# PROBLEM STATEMENT:
Write out, word for word, every line from the one containing "ist es, die" through the final line of the records.

# RECORDS PROVIDED:

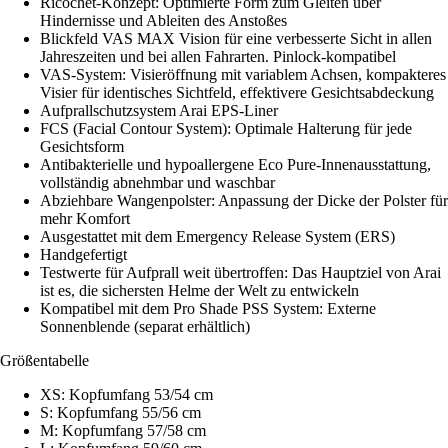
Ricochet-Konzept: Optimierte Form zum Gleiten über
Hindernisse und Ableiten des Anstoßes
Blickfeld VAS MAX Vision für eine verbesserte Sicht in allen
Jahreszeiten und bei allen Fahrarten. Pinlock-kompatibel
VAS-System: Visieröffnung mit variablem Achsen, kompakteres
Visier für identisches Sichtfeld, effektivere Gesichtsabdeckung
Aufprallschutzsystem Arai EPS-Liner
FCS (Facial Contour System): Optimale Halterung für jede
Gesichtsform
Antibakterielle und hypoallergene Eco Pure-Innenausstattung,
vollständig abnehmbar und waschbar
Abziehbare Wangenpolster: Anpassung der Dicke der Polster für
mehr Komfort
Ausgestattet mit dem Emergency Release System (ERS)
Handgefertigt
Testwerte für Aufprall weit übertroffen: Das Hauptziel von Arai
ist es, die sichersten Helme der Welt zu entwickeln
Kompatibel mit dem Pro Shade PSS System: Externe
Sonnenblende (separat erhältlich)
Größentabelle
XS: Kopfumfang 53/54 cm
S: Kopfumfang 55/56 cm
M: Kopfumfang 57/58 cm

# SOLUTION FOR THIS EXERCISE:
ist es, die sichersten Helme der Welt zu entwickeln
Kompatibel mit dem Pro Shade PSS System: Externe
Sonnenblende (separat erhältlich)
Größentabelle
XS: Kopfumfang 53/54 cm
S: Kopfumfang 55/56 cm
M: Kopfumfang 57/58 cm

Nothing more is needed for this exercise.